Use Mermaid for architecture and flows:

```mermaid
flowchart TD
    A[Input] --> B{Validate}
    B -->|Valid| C[Process]
    B -->|Invalid| D[Error]
    C --> E[Output]
```

Markdown Style

  • Obsidian-compatible but use standard markdown links
  • Standard links: [text](path.md) not [[obsidian]] style
  • Space after headings: Always one blank line after ##
  • Tables for comparisons: Convert prose to tables when 3+ items

15. Summary

Core Practices

Practice Key Rule
Functional first Pure functions, return new values
Value semantics Pass by value, value receivers
Imperative exception When clearly more readable
Two-phase testing TDD → Khorikov rebalancing
Mocks Only at external boundaries
Benchmarks Track in CLAUDE.md
fluentfp For collection pipelines
Documentation Write before implementing

Decision Flowchart: Functional vs Imperative

Start
  │
  ▼
┌─────────────────────────┐
│ Can it be a pure        │
│ function?               │
└─────────────────────────┘
  │           │
  Yes         No
  │           │
  ▼           ▼
┌─────────┐ ┌─────────────────┐
│ Use     │ │ Is imperative   │
│ fluentfp│ │ clearly simpler?│
└─────────┘ └─────────────────┘
              │           │
              Yes         No
              │           │
              ▼           ▼
          ┌─────────┐ ┌─────────────┐
          │ Use raw │ │ Refactor to │
          │ loop    │ │ enable FP   │
          └─────────┘ └─────────────┘

16. Quick Reference for CLAUDE.md

### Go Development Practices

**Code Style:**
- Functional first: pure functions, immutability, composition
- Value semantics: pass/return by value, value receivers
- Imperative exception: when clearly more readable

**Testing (Two Phases):**
| Phase | Focus | Action |
|-------|-------|--------|
| TDD | Development | Write tests first |
| Pre-PR | Khorikov | Delete trivial, keep domain, replace controllers |

**Mocks:** Only at external boundaries. Internal mocks = design smell.

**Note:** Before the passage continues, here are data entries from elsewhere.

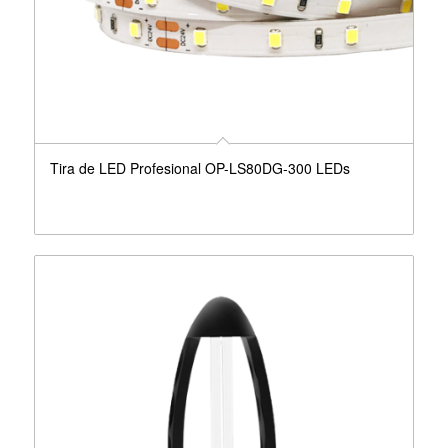
Tira de LED Profesional OP-LS80DG-300 LEDs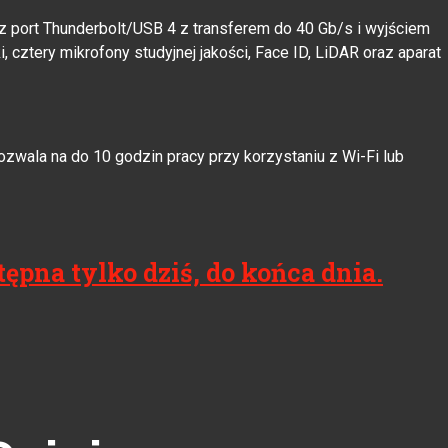
raz port Thunderbolt/USB 4 z transferem do 40 Gb/s i wyjściem
, cztery mikrofony studyjnej jakości, Face ID, LiDAR oraz aparat
ozwala na do 10 godzin pracy przy korzystaniu z Wi-Fi lub
ępna tylko dziś, do końca dnia.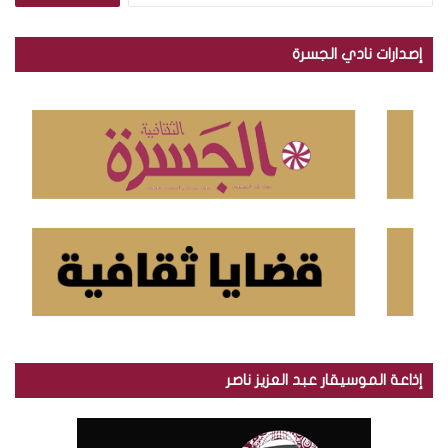
ب
ح
إصدارات نادي الجسرة
ث
ع
ن
:
إذاعة الموسيقار عبد العزيز ناصر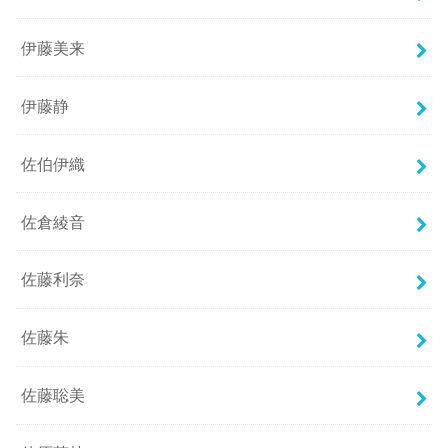
伊藤美来
伊藤静
佐伯伊織
佐倉綾音
佐藤利奈
佐藤朱
佐藤聡美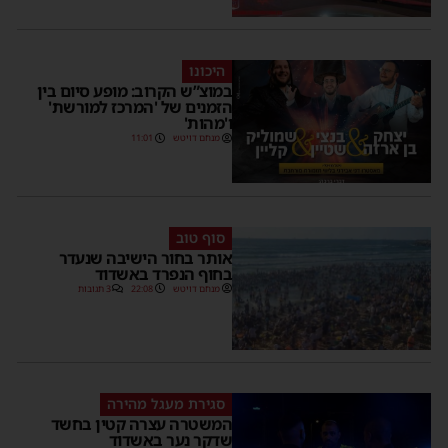
היכונו
במוצ”ש הקרוב: מופע סיום בין
הזמנים של 'המרכז למורשת'
ו'מהות'
מנחם דויטש
11:01
סוף טוב
אותר בחור הישיבה שנעדר
בחוף הנפרד באשדוד
מנחם דויטש
22:08
3 תגובות
סגירת מעגל מהירה
המשטרה עצרה קטין בחשד
שדקר נער באשדוד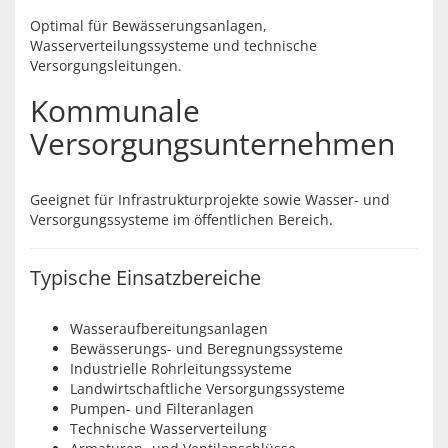
Optimal für Bewässerungsanlagen,
Wasserverteilungssysteme und technische
Versorgungsleitungen.
Kommunale
Versorgungsunternehmen
Geeignet für Infrastrukturprojekte sowie Wasser- und
Versorgungssysteme im öffentlichen Bereich.
Typische Einsatzbereiche
Wasseraufbereitungsanlagen
Bewässerungs- und Beregnungssysteme
Industrielle Rohrleitungssysteme
Landwirtschaftliche Versorgungssysteme
Pumpen- und Filteranlagen
Technische Wasserverteilung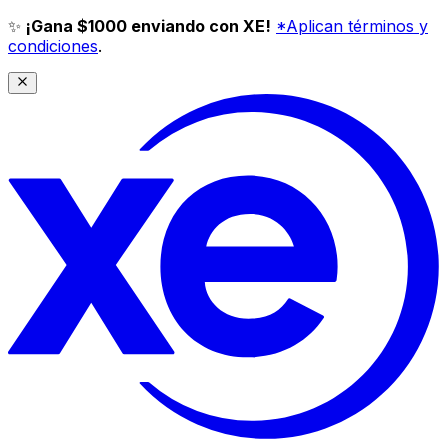
✨
¡Gana $1000 enviando con XE!
*Aplican términos y
condiciones
.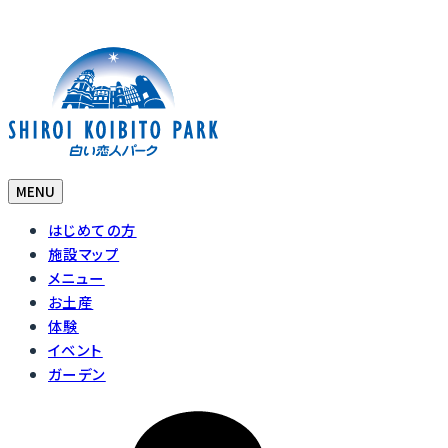
MENU
はじめての方
施設マップ
メニュー
お土産
体験
イベント
ガーデン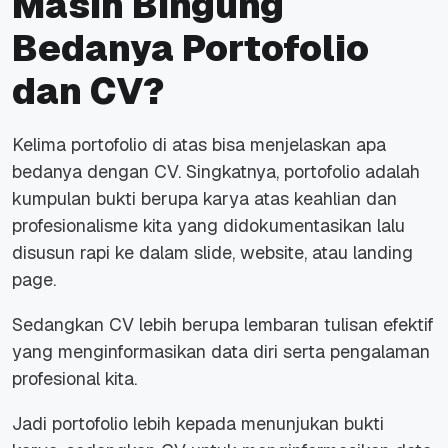
Masih Bingung
Bedanya Portofolio
dan CV?
Kelima portofolio di atas bisa menjelaskan apa
bedanya dengan CV. Singkatnya, portofolio adalah
kumpulan bukti berupa karya atas keahlian dan
profesionalisme kita yang didokumentasikan lalu
disusun rapi ke dalam slide, website, atau landing
page.
Sedangkan CV lebih berupa lembaran tulisan efektif
yang menginformasikan data diri serta pengalaman
profesional kita.
Jadi portofolio lebih kepada menunjukan bukti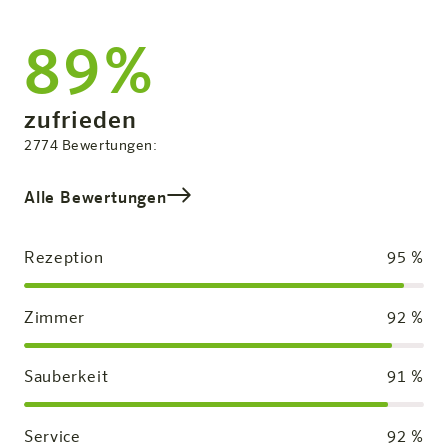
89%
Zufriedenheit:
zufrieden
Gesamtbewertung
2774
Bewertungen:
Alle Bewertungen
Rezeption
95
%
Zimmer
92
%
Sauberkeit
91
%
Service
92
%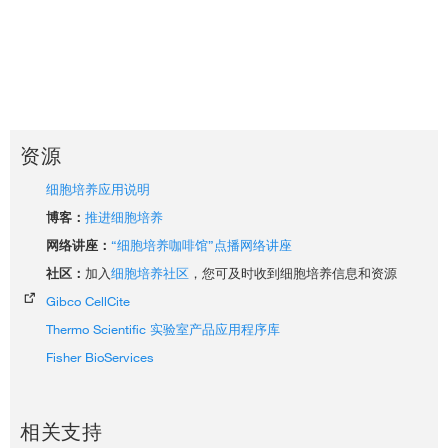
资源
细胞培养应用说明
博客：
推进细胞培养
网络讲座：
“细胞培养咖啡馆”点播网络讲座
社区：
加入
细胞培养社区
，您可及时收到细胞培养信息和资源
Gibco CellCite
Thermo Scientific 实验室产品应用程序库
Fisher BioServices
相关支持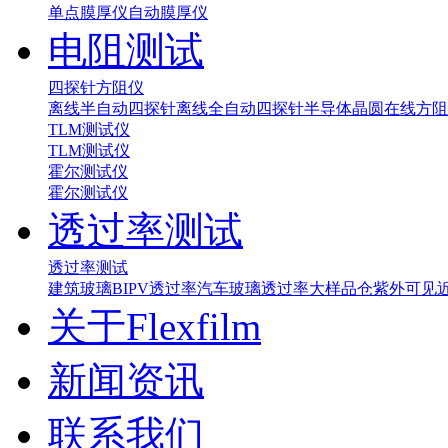
单点膜厚仪
自动膜厚仪
电阻测试
四探针方阻仪
离线半自动四探针
离线全自动四探针
半导体晶圆在线方阻
TLM测试仪
TLM测试仪
霍尔测试仪
霍尔测试仪
透过率测试
透过率测试
建筑玻璃BIPV透过率
汽车玻璃透过率
大样品仓紫外可见
关于Flexfilm
新闻资讯
联系我们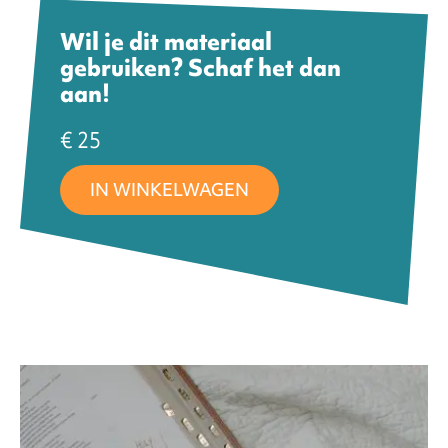
Wil je dit materiaal
FAQ
gebruiken? Schaf het dan
aan!
ntact
€ 25
IN WINKELWAGEN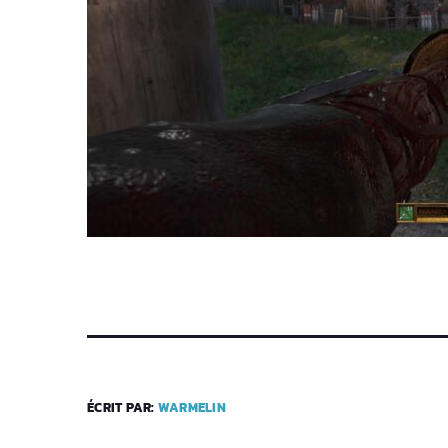
ÉCRIT PAR:
WARMELIN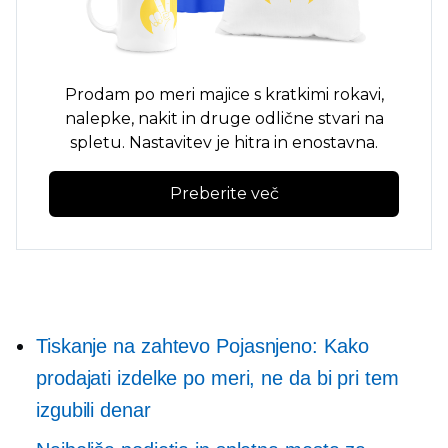
Prodam po meri
majice s kratkimi rokavi,
nalepke, nakit in druge odlične stvari na
spletu. Nastavitev je hitra in enostavna.
Preberite več
Tiskanje na zahtevo
Pojasnjeno: Kako
prodajati izdelke po meri, ne da bi pri tem
izgubili denar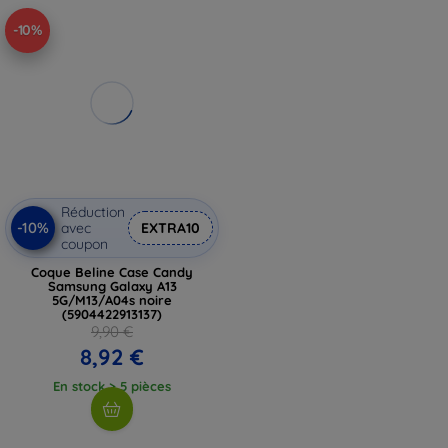
-10%
Réduction
-10%
avec
EXTRA10
coupon
Coque Beline Case Candy
Samsung Galaxy A13
5G/M13/A04s noire
(5904422913137)
9,90 €
8,92 €
En stock > 5 pièces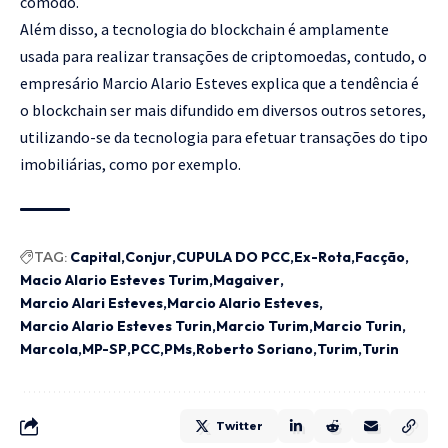
cômodo.
Além disso, a tecnologia do blockchain é amplamente
usada para realizar transações de criptomoedas, contudo, o
empresário Marcio Alario Esteves explica que a tendência é
o blockchain ser mais difundido em diversos outros setores,
utilizando-se da tecnologia para efetuar transações do tipo
imobiliárias, como por exemplo.
TAG:
Capital
Conjur
CUPULA DO PCC
Ex-Rota
Facção
Macio Alario Esteves Turim
Magaiver
Marcio Alari Esteves
Marcio Alario Esteves
Marcio Alario Esteves Turin
Marcio Turim
Marcio Turin
Marcola
MP-SP
PCC
PMs
Roberto Soriano
Turim
Turin
Twitter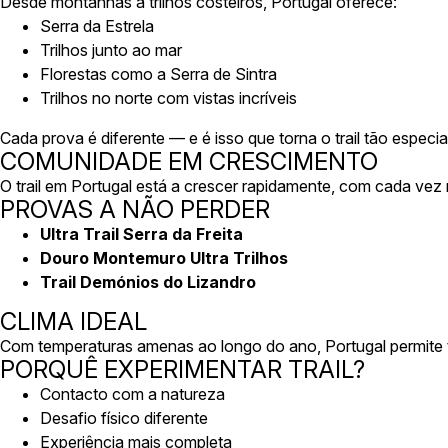
Desde montanhas a trilhos costeiros, Portugal oferece:
Serra da Estrela
Trilhos junto ao mar
Florestas como a Serra de Sintra
Trilhos no norte com vistas incríveis
Cada prova é diferente — e é isso que torna o trail tão especial
COMUNIDADE EM CRESCIMENTO
O trail em Portugal está a crescer rapidamente, com cada vez
PROVAS A NÃO PERDER
Ultra Trail Serra da Freita
Douro Montemuro Ultra Trilhos
Trail Demónios do Lizandro
CLIMA IDEAL
Com temperaturas amenas ao longo do ano, Portugal permite t
PORQUÊ EXPERIMENTAR TRAIL?
Contacto com a natureza
Desafio físico diferente
Experiência mais completa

**Benchmarks:** Run on build, track in CLAUDE.md.
```bash
go test -bench=. -benchmem ./internal/...
```

**fluentfp:**
| Use | Don't Use |
|-----|-----------|
| Collection transforms | Early exit needed |
| Filter/map pipelines | Map accumulation |
| Method references | Hot paths (profile first) |

**Common patterns:**
```go
// Filter and transform
slice.From(users).KeepIf(User.IsActive).ToString(User.GetName)

// Option for nil safety
port := option.Getenv("PORT").Or("8080")

// Ternary
max := ternary.If[int](a > b).Then(a).Else(b)

// must: wrap fallible functions (prefix with "must")
// mustAtoi wraps strconv.Atoi to panic on error.
mustAtoi := must.Of(strconv.Atoi)
ints := slice.From(strings).ToInt(mustAtoi)
```

**Documentation:** Write use-cases.md and design.md first.

Based on practices from claude-session-transfer CLAUDE.md.